With the video conferencing market returning to health after the GFC - possibly because of it - the focus has shifted from huge in-room telepresence systems to smaller, more affordable systems, as well as the growing area of video in the cloud.
Tom Morgan, chief executive of video conferencing solution reseller eVideo Communications, said new entrants such as Huawei are also shaking up the market. “Huawei’s TE 50 has voice dialling and wi-fi, and comes in at a price significantly under the established players,” said Morgan. The new Huawei system is launched in the second quarter.
“Huawei is going to be a significant challenger in the video conferencing space,” Morgan noted.
“[...] They are very innovative, and they have long term plans; they also work to have long term relationships with companies like ours.”
Key to the growth in video conferencing is the trend towards mobility, with people increasingly wanting to have ad-hoc meetings without the need to travel. “When there’s an accident in Sydney, the road system shuts down,” said Morgan. “People don’t want to have to deal with that.
Interestingly, he noted, these days and into the future the key driver for video conferencing is less likely to be reducing the cost of travel. “It’s about being able to meet on the fly.”
eVideo works with all the major video conferencing companies, including Cisco, Polycom, Avaya and another up-and-coming organisation called Vidyo, which is making significant in-roads into the telehealth area. However, Huawei is a priority.
“All of the verticals have potential for video,” said Morgan. And with the economic recovery in many markets, along with the aging equipment in existing sites, Morgan said the video market is ripe for renewal.
“We are seeing demand in all areas, including health, banking, finance and mining,” he said. “Government and not-for-profit are also very strong.”
Skype doesn’t cut it
Despite the popularity of Skype in the consumer space, Morgan said SMB and enterprise have realised the recently Microsoft-bought solution doesn’t cut it from a performance and reliability point of view. There are also issues with security, he said.

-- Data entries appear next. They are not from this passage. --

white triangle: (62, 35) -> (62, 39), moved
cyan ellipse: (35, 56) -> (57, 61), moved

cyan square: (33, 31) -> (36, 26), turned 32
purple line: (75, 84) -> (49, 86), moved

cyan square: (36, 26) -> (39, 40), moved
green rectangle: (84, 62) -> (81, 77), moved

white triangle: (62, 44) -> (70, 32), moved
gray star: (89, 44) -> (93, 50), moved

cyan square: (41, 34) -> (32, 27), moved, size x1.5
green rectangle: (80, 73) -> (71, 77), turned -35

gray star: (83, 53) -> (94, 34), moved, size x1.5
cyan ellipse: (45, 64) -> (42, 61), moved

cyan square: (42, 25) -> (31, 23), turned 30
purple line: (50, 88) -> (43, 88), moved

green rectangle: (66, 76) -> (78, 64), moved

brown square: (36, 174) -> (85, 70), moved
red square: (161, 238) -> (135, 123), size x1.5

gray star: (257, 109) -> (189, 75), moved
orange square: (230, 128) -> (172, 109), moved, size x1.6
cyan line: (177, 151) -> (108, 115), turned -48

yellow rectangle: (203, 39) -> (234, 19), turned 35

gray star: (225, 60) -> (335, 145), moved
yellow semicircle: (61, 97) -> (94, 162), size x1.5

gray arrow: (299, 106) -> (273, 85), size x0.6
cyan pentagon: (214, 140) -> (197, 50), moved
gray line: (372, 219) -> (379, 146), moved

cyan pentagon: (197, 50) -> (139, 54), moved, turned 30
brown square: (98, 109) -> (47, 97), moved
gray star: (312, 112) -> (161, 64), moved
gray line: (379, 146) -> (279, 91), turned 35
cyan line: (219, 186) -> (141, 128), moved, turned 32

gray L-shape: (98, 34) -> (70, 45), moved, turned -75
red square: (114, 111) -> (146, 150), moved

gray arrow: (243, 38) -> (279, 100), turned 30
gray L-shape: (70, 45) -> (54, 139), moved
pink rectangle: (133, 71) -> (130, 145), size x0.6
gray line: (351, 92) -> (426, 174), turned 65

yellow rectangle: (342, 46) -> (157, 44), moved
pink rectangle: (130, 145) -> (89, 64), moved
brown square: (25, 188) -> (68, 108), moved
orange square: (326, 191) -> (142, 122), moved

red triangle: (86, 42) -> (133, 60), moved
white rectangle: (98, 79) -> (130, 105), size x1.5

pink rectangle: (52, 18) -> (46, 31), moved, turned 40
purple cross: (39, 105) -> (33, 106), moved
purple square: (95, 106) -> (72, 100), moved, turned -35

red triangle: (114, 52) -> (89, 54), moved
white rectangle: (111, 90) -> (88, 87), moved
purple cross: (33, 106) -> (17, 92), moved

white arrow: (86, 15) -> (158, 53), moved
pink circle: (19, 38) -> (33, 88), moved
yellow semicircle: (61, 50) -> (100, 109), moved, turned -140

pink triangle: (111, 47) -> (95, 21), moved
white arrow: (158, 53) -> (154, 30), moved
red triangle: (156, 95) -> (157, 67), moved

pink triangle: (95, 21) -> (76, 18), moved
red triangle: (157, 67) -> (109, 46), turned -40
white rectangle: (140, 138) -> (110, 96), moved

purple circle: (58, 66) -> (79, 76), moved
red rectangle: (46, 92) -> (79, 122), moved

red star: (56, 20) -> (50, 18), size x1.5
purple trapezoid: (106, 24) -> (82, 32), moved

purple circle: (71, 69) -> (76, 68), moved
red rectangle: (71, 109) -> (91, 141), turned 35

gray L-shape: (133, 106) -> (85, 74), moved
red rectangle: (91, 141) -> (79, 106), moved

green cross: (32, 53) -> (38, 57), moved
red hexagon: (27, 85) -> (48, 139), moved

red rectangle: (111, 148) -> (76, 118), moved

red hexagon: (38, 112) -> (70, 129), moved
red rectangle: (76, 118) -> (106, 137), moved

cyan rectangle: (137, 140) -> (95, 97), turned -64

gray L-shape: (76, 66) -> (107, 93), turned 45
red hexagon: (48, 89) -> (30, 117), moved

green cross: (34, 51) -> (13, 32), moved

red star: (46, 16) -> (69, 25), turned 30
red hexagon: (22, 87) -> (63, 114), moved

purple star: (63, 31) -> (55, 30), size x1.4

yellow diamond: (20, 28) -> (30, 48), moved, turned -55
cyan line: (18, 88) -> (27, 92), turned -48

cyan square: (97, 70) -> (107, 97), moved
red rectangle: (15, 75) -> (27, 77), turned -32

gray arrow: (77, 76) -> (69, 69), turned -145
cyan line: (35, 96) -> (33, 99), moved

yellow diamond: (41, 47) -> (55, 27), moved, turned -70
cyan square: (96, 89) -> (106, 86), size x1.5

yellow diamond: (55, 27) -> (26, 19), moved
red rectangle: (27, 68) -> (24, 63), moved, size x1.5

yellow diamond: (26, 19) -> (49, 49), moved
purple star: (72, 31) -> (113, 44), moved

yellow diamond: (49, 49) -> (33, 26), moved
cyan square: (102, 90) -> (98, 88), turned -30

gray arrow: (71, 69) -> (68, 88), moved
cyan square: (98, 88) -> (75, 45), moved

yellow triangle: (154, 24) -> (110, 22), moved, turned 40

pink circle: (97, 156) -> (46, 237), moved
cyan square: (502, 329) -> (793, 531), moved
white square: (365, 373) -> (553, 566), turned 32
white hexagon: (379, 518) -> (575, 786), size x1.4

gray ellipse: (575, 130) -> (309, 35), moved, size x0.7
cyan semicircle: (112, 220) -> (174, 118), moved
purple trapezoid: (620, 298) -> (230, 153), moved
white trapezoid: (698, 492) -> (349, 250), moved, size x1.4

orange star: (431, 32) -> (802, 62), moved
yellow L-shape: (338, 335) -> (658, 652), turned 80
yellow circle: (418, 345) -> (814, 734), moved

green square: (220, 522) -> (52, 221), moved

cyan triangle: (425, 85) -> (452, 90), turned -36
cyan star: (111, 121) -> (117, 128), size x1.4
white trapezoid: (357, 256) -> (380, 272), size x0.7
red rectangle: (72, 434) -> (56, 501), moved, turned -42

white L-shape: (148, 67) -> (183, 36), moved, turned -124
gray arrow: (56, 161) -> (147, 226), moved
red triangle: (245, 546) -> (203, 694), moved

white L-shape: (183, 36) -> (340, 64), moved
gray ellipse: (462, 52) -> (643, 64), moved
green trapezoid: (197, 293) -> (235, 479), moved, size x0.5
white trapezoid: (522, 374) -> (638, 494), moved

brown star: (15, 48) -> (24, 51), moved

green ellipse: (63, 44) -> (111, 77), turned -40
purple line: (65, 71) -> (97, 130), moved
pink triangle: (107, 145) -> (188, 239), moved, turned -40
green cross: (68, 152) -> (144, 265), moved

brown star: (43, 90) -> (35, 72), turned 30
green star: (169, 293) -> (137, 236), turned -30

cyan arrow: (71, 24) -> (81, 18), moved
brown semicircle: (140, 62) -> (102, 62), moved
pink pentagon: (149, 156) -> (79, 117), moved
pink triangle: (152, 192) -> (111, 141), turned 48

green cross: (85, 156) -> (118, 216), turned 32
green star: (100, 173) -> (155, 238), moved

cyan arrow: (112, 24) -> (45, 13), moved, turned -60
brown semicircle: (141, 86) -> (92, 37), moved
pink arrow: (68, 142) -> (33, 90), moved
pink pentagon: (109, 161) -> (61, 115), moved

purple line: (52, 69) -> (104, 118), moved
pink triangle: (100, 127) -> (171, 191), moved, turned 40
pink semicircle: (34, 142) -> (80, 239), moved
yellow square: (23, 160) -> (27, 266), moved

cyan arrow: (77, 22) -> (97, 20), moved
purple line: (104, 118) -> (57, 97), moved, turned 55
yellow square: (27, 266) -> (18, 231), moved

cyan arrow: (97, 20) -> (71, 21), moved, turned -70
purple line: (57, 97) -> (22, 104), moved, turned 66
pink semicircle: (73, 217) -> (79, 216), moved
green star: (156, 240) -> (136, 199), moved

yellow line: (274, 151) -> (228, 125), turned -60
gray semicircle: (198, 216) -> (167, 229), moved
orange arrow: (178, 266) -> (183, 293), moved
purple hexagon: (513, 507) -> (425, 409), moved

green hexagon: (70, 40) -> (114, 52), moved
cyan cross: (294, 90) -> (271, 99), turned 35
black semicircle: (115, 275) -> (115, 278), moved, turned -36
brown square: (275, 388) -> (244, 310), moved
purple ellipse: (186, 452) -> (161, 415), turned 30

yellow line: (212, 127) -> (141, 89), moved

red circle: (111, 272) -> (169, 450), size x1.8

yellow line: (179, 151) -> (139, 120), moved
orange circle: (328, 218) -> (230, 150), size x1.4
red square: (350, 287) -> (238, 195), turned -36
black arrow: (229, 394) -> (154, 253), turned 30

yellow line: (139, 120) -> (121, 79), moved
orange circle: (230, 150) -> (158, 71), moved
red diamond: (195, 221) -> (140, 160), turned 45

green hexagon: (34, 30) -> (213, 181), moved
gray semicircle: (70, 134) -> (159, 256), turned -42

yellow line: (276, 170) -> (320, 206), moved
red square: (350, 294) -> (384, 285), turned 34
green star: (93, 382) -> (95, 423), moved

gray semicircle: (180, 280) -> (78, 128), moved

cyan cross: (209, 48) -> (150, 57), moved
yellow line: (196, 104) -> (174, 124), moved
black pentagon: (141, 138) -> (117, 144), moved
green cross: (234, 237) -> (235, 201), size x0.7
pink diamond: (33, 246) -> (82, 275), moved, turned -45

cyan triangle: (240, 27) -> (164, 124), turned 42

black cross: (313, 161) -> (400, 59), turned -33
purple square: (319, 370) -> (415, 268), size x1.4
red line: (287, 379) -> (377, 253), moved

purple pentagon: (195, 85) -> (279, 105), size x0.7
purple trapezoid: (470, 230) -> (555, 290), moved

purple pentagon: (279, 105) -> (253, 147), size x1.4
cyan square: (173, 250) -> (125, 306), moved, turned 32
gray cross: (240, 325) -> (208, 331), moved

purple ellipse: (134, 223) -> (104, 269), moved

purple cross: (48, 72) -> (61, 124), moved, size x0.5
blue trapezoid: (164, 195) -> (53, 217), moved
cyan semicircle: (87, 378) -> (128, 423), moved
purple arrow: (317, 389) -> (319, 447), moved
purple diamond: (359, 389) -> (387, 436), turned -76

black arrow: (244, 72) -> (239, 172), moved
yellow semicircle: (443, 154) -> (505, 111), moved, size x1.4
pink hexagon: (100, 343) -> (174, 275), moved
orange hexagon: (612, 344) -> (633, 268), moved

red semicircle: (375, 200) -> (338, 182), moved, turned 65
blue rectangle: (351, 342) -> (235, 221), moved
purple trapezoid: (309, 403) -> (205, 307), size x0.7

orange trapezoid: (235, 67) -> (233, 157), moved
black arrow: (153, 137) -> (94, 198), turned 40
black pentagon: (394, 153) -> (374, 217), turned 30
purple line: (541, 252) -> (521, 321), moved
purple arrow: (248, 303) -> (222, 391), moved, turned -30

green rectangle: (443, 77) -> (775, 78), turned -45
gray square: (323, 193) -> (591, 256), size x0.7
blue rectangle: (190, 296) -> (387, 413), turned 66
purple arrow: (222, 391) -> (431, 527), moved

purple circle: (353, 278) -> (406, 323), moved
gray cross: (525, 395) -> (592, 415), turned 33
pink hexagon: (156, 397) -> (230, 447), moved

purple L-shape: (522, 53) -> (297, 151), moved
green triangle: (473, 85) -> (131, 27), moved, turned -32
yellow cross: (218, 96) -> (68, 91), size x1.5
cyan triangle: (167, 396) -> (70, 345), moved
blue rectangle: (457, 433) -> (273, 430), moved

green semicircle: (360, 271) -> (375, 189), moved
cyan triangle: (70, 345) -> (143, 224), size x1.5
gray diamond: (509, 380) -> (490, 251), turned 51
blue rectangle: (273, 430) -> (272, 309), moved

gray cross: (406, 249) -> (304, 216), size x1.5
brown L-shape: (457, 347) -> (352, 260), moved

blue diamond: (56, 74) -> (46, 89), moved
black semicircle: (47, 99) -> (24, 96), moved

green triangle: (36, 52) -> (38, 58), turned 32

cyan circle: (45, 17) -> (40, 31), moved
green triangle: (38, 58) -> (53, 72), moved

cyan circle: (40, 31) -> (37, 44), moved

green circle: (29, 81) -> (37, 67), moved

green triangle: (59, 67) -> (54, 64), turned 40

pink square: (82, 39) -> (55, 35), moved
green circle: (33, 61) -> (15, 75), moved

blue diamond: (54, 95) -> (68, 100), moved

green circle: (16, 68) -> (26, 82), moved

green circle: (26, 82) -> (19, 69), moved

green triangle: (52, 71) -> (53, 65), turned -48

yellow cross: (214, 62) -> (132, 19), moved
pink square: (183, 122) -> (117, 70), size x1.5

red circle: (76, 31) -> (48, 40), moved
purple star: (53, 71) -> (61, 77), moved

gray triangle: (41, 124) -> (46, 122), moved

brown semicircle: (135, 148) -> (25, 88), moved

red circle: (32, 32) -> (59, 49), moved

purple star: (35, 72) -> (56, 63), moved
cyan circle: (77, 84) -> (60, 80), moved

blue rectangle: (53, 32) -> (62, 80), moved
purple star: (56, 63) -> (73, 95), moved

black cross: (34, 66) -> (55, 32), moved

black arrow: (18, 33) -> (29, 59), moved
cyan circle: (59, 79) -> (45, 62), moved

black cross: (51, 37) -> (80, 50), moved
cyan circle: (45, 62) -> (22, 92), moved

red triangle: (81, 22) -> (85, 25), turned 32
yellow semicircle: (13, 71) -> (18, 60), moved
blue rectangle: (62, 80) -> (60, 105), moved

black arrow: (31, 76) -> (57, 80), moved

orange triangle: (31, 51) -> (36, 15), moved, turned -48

“With the NBN roll-out there will be even more people looking to video conferencing, and the price point has declined dramatically,” said Morgan. “The price for a system is now down to around $5000, and that’s affordable for many small and medium sized businesses.”
Keeping the market growing, however, requires constant work, commented Morgan. “There’s still a perception out there [questioning] whether video conferencing will actually work,” he said. “There’s a need not so much to sell these solutions, but to provide the support and education to the market.”
Video in the cloud
Morgan said the concept of phone conference dial-ins was beginning to guide the inevitable journey of video conferencing to the cloud.
“We are going to launch a video service in the cloud in the third quarter,” he said. “People can dial-in from whatever device they are using and have a hosted video conference.”
With the explosion in mobile devices, video conferencing from smartphones and tablets is where the action is going to be, added Morgan. “It’s going to be video wherever you are, with whatever device.”